Inputs and Outputs

The inputs and outputs sections define connections the transformer will require. In the case of Kubernetes Jobs, each input or output is mapped to an environment variable whose value is provided by the client. Think of these as the arrows pointing in and out of the transformer in a drag-and-drop UI:

transformer io

Given that the data pipeline engine is dynamic by design, the exact references to inputs/outputs (i.e. Kafka Topics, locations on S3, etc.) shouldn’t be known ahead of time (otherwise, what would connecting them to other components mean?).

Thus, inputs/outputs are always dynamically configured at runtime. Statically setting configuration can be achieved by (in the case of a K8s app) adding to configuration.static_environment.

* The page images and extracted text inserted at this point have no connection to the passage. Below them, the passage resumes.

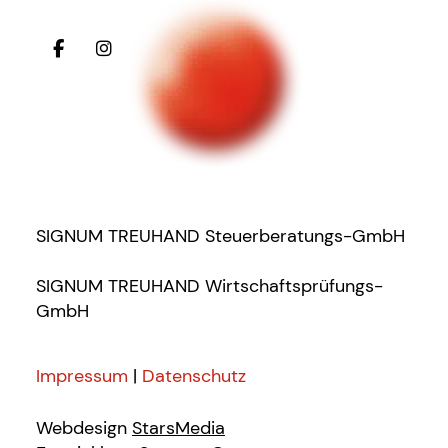
SIGNUM TREUHAND Steuerberatungs-GmbH
SIGNUM TREUHAND Wirtschaftsprüfungs-
GmbH
Impressum
|
Datenschutz
Webdesign
StarsMedia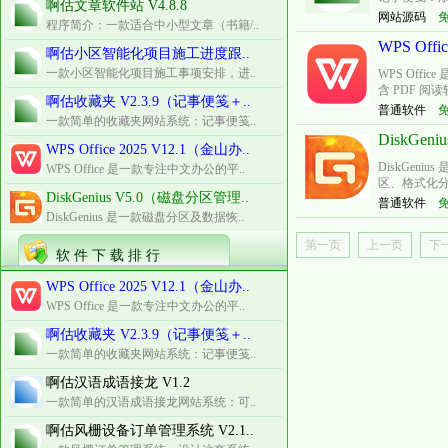
啊估文章软件站 V4.8.8
网站源码
程序简介：一款适合中小型文章（书籍/..
WPS Off
啊估小区智能化项目施工进度跟..
一款小区智能化项目施工事项安排，进..
WPS Of
含 PDF 阅读
啊估收藏夹 V2.3.9（记事便笺＋..
普通软件
一款简单的收藏夹网站系统：记事便笺..
DiskG
WPS Office 2025 V12.1（金山办..
DiskGen
WPS Office 是一款专注中文办公的平..
区、格式化分
DiskGenius V5.0（磁盘分区管理..
普通软件
DiskGenius 是一款磁盘分区及数据恢..
第一页
上一页
下
软 件 下 载 排 行
WPS Office 2025 V12.1（金山办..
WPS Office 是一款专注中文办公的平..
啊估收藏夹 V2.3.9（记事便笺＋..
一款简单的收藏夹网站系统：记事便笺..
啊估汉语成语接龙 V1.2
一款简单的汉语成语接龙网站系统：可..
啊估风栅设备订单管理系统 V2.1..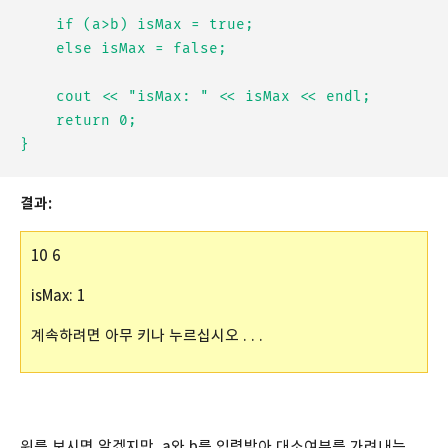
	if (a>b) isMax = true;

	else isMax = false;

	cout << "isMax: " << isMax << endl;

	return 0;

결과:
10 6
isMax: 1
계속하려면 아무 키나 누르십시오 . . .
위를 보시면 알겠지만, a와 b를 입력받아 대소여부를 가려내는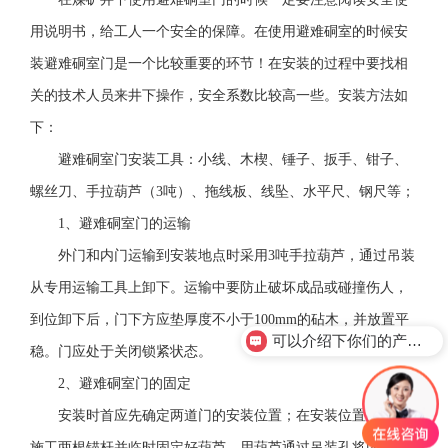
用说明书，给工人一个安全的保障。在使用避难硐室的时候安
装避难硐室门是一个比较重要的环节！在安装的过程中要找相
关的技术人员来井下操作，安全系数比较高一些。安装方法如
下：
避难硐室门安装工具：小线、木楔、锤子、扳手、钳子、
螺丝刀、手拉葫芦（3吨）、拖线板、线坠、水平尺、钢尺等；
1、避难硐室门的运输
外门和内门运输到安装地点时采用3吨手拉葫芦，通过吊装
从专用运输工具上卸下。运输中要防止破坏成品或碰撞伤人，
到位卸下后，门下方应垫厚度不小于100mm的砧木，并放置平
可以介绍下你们的产品么？
稳。门应处于关闭锁紧状态。
2、避难硐室门的固定
安装时首应先确定两道门的安装位置；在安装位置的顶部
施工两根锚杆并临时固定好葫芦，用葫芦通过吊装孔将内门框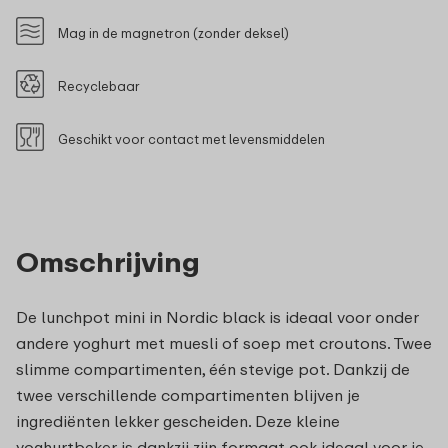
Mag in de magnetron (zonder deksel)
Recyclebaar
Geschikt voor contact met levensmiddelen
Omschrijving
De lunchpot mini in Nordic black is ideaal voor onder
andere yoghurt met muesli of soep met croutons. Twee
slimme compartimenten, één stevige pot. Dankzij de
twee verschillende compartimenten blijven je
ingrediënten lekker gescheiden. Deze kleine
yoghurtbeker is dankzij zijn formaat ook ideaal voor je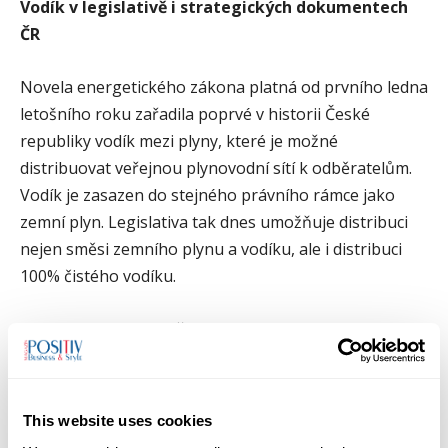
Vodík v legislativě i strategických dokumentech
ČR
Novela energetického zákona platná od prvního ledna
letošního roku zařadila poprvé v historii České
republiky vodík mezi plyny, které je možné
distribuovat veřejnou plynovodní sítí k odběratelům.
Vodík je zasazen do stejného právního rámce jako
zemní plyn. Legislativa tak dnes umožňuje distribuci
nejen směsi zemního plynu a vodíku, ale i distribuci
100% čistého vodíku.
Budoucí význam a klíčovou roli vodíku potvrdila na
svém červencovém jednání také vláda ČR, když
schválila aktualizovanou podobu Vodíkové strategie. Z
dokumentu jasně vyplývá, že vodík bude mít přínos
This website uses cookies
nejen pro průmysl, plynárenství a energetiku, ale i pro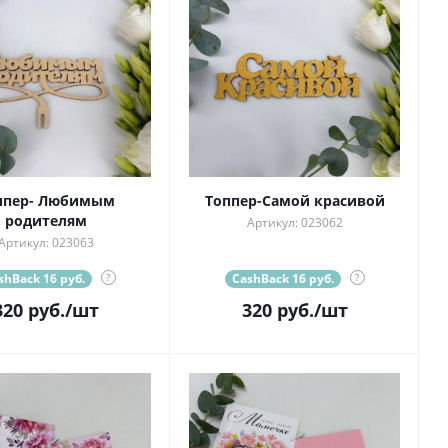
ппер- Любимым
Топпер-Самой красивой
родителям
Артикул: 023062
Артикул: 023063
shBack 16 руб.
?
CashBack 16 руб.
?
320
руб.
/шт
320
руб.
/шт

Inputs and outputs are defined as a map where each key is the connection name (which becomes an environment variable in the transformer):

"inputs": {
  "KAFKA_TOPIC_NAME": {
    "display_name": "Destination Topic",
    "conn_type": "INTERNAL_KAFKA",
    "arity": { "min": 1, "max": 1 }
  }
}

conn_type can be one of these values:

  • INTERNAL_KAFKA - inputs/outputs will map to a Kafka Topic

  • INTERNAL_MINIO - inputs/outputs will map to a path on MinIO, i.e s3://abc

  • INTERNAL_ICEBERG - inputs/outputs will map to an Iceberg table

  • DATASET - inputs/outputs reference a dataset registered in the catalog

  • TRANSFORMER - inputs/outputs are not mapped to an underlying data storage driver; instead, communication between two transformers is handled directly by them

  • RDP_WORKFLOW - inputs/outputs are handled by the SDL workflow runtime. Connections of this type must define workflow_accepted_types, which specifies the data types the connection can accept (e.g. string, number, double, boolean, map, array)